There have been many attempts to quantify the infectivity of SARS-CoV-2, but the limited datasets and differences in statistical modelings have created a wide range of proposed outcomes. Epidemiologists use a measure calledR0(R naught) to estimate the spread of a disease. R0, also known as the basic reproduction number, tries to measure how many new cases one case of the virus will cause. Currently, most models estimate the basic reproduction number to be between 3-5, substantially higher than the WHO’s estimate of 1.4–2.5.

Should the virus continue to spread in the U.S., we expect Biglaw firms to institute isolation policies and encourage their attorneys to work from home. The good news is that technology has made remote working more productive than ever. In fact, recent studies have shown that remote employees are more productive. Deal flow may slow if market turbulence continues, but we expect firms will maintain their status quo in billings and laterals by introducing flexible solutions and realigning priorities. 
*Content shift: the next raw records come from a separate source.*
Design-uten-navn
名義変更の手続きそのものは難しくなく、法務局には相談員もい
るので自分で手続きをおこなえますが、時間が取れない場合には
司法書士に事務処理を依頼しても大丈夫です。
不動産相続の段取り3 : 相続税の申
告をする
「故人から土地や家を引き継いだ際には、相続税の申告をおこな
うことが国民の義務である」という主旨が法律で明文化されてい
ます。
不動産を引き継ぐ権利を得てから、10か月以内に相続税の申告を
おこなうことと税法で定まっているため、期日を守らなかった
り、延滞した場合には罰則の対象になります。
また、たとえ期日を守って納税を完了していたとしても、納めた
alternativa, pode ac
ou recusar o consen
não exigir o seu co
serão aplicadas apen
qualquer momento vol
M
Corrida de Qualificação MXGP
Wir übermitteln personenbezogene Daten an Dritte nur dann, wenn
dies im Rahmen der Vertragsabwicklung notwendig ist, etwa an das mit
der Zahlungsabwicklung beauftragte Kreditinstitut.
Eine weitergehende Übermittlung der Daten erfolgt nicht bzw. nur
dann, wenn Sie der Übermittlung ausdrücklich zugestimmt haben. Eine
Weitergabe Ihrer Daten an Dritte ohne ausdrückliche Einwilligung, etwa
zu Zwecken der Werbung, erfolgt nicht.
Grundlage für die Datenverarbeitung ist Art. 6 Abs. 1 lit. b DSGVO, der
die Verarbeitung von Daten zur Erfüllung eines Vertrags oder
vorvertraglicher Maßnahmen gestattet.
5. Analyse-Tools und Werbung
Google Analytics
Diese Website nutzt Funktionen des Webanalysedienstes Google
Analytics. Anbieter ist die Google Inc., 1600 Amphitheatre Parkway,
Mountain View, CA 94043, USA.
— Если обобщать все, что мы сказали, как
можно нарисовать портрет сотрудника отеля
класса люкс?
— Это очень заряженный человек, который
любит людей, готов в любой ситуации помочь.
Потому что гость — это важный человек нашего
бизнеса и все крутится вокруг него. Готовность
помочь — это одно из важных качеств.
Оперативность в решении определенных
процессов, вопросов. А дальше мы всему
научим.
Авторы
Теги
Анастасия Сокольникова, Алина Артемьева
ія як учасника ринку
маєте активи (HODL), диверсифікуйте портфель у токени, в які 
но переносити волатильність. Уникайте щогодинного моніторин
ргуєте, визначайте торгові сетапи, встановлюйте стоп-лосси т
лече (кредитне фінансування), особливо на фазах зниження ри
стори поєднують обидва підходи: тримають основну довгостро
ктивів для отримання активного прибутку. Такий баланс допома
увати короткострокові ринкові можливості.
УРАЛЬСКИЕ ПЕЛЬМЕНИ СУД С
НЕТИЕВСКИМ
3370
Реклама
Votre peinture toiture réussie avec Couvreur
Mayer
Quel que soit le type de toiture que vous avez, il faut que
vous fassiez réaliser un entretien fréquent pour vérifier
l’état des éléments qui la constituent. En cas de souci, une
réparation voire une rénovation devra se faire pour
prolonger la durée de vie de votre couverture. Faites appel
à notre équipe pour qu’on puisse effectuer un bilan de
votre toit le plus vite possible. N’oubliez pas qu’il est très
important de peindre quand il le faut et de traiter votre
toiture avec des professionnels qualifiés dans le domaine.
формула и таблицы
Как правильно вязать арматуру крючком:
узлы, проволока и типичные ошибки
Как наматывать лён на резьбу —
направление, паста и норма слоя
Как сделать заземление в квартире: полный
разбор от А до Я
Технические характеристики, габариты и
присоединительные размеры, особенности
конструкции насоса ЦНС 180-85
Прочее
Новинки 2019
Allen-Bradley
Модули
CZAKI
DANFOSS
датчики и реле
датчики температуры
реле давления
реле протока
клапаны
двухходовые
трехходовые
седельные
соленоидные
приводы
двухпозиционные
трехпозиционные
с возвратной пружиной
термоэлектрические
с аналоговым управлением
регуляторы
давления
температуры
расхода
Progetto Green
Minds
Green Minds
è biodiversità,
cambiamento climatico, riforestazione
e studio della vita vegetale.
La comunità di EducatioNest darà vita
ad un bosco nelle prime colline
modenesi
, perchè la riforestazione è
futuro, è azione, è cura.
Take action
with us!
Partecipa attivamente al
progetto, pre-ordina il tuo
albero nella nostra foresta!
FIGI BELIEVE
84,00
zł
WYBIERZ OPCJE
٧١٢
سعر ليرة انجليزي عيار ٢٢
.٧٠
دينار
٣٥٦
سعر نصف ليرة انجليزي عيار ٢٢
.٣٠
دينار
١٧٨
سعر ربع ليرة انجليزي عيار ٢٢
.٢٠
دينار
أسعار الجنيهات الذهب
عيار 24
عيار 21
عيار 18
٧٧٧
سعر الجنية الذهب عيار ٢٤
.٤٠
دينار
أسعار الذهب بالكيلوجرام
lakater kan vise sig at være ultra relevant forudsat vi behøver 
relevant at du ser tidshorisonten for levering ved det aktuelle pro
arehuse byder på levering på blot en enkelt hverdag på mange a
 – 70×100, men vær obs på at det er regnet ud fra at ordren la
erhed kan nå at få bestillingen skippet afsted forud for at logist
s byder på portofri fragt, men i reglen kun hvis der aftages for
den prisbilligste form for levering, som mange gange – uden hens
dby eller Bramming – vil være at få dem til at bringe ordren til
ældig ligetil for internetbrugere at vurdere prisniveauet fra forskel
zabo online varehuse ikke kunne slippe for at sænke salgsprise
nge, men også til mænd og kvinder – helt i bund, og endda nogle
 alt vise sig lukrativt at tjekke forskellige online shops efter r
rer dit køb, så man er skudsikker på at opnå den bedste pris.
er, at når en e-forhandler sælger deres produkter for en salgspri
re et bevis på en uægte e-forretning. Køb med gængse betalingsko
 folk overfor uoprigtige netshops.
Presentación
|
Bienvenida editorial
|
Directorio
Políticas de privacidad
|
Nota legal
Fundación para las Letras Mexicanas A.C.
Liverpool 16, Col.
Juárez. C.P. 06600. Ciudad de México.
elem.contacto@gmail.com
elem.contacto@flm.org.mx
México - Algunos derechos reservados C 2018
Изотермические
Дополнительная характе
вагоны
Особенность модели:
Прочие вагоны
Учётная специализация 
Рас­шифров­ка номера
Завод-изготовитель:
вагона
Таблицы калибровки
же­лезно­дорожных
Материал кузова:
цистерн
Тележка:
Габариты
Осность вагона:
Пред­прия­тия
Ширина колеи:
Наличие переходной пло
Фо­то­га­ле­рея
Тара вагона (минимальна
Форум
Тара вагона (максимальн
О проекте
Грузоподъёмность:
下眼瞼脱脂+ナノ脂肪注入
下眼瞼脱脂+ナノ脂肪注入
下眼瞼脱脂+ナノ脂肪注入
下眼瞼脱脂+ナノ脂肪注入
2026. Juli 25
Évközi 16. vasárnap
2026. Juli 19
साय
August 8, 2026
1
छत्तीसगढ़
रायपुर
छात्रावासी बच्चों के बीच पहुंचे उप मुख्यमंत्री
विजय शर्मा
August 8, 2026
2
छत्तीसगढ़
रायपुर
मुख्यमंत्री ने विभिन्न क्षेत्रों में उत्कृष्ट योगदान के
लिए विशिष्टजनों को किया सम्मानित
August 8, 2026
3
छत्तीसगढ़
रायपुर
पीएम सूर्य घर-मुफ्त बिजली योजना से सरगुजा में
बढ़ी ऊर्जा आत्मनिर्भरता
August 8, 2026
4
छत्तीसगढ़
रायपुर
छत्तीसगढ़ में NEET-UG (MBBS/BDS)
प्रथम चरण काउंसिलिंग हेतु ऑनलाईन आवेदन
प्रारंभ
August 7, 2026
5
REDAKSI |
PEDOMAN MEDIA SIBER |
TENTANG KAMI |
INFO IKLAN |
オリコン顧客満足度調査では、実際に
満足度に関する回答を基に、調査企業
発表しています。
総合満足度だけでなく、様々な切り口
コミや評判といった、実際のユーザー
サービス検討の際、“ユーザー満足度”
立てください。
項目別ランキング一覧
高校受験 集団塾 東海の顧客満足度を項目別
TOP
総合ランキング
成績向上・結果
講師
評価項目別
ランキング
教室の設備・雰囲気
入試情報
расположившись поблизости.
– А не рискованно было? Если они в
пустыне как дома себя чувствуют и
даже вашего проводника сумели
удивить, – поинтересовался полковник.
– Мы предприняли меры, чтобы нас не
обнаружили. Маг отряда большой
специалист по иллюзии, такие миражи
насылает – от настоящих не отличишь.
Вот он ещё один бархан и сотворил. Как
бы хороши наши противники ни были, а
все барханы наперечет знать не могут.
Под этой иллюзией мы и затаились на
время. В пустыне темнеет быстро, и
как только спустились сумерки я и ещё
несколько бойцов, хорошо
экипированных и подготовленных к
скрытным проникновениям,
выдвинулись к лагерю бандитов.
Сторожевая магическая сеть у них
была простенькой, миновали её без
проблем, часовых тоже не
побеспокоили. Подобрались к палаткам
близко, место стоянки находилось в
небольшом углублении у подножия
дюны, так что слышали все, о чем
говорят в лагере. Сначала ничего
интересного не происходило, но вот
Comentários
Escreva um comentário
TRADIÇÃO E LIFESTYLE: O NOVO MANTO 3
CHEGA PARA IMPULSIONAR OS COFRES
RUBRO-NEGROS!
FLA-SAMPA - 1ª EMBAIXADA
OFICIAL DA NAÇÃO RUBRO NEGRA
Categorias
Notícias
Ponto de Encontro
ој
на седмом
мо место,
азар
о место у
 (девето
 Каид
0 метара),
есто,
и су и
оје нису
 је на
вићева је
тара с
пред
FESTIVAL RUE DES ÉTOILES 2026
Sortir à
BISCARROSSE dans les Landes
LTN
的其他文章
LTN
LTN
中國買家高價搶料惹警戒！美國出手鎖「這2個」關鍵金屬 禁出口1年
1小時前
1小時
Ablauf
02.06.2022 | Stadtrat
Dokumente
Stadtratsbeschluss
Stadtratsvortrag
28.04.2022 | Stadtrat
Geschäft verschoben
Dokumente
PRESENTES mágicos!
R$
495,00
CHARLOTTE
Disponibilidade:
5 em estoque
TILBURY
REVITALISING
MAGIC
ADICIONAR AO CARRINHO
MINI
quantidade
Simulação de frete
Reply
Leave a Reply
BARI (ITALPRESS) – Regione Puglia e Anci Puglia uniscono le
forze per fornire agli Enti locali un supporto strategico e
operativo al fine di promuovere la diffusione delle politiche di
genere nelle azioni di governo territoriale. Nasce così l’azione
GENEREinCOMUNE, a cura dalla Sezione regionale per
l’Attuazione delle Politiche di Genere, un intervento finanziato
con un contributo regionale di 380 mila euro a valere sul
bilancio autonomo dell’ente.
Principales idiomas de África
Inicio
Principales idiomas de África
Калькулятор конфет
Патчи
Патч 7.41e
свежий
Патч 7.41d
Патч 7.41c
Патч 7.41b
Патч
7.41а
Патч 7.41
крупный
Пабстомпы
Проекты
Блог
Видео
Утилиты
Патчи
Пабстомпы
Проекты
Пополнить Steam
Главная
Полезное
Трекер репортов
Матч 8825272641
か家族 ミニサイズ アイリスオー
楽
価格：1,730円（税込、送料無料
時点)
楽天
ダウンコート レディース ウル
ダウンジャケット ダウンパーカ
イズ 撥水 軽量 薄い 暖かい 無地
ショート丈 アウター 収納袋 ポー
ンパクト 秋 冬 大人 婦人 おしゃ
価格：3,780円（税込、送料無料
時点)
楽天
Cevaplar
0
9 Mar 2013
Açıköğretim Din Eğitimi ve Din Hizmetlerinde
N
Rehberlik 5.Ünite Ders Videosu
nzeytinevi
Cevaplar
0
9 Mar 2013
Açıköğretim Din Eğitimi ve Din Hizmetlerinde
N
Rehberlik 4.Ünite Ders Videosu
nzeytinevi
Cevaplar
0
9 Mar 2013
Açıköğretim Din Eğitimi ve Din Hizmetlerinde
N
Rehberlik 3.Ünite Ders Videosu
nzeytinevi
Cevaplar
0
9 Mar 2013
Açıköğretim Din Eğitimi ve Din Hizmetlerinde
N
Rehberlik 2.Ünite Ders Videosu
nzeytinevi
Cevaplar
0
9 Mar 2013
We have had lateral candidates seeking to expatriate from China, asked to observe a 14-day domestic quarantine before interviewing to ensure the virus is not spread. As an interconnected recruiting firm with a global full-service platform, we make use of a plethora of different technology platforms including a proprietary video conferencing solution to facilitate the type of effective communication that twenty years ago, was only possible by sharing an office. We will work with our law firm clients to ensure their strategic goals are accomplished, even in the wake of a worsening pandemic, by offering our technology platform and comprehensive services in coordinating remote attorney interviews and by offering flexible solutions through our sister company Bridgeline Solutions to help firms scale their workforce as needed. 

Part of strategic realignment will likely come with an emphasis on bankruptcy, restructuring, litigation, and labor & employment if demand for corporate work slows. Typically, we see these countercyclical practices buoy firm financials in times of recessions. Assuming we actually do see a recession, firms will pivot their lateral hiring strategy to emphasize these practices, which could impact junior attorneys. 

Lateral Link recruiter Jon Kahn who survived three recessions as a Biglaw partner and associate retooled his practice to survive the recession. As corporate work dried up in the early 1990’s, Jon was forced into Fried Frank’s litigation practice to save his career. Unhappy in the practice, a recruiter approached him and brokered a deal for Jon to join Cahill Gordon as a capital markets attorney, after taking a small experience haircut. We have a long track record of success in moving associates across practice areas and we are happy to help if you are considering a move to another firm or another practice. 

If you are an experienced attorney looking to lateral, time is of the essence. Firm administration is preoccupied with plotting their strategic response to different potential outcomes of the virus life cycle. Consequently, submitting an unsolicited resume right now for a lateral move is a waste of time. We are finely attuned to our law firm client’s needs across the U.S. and globally and we are happy to help you navigate the lateral market in this uncertain time. At the end of the day, though these may be trying times, the world is not ending, and Biglaw will subsist and as the early Am Law 200 reports indicate, thrive.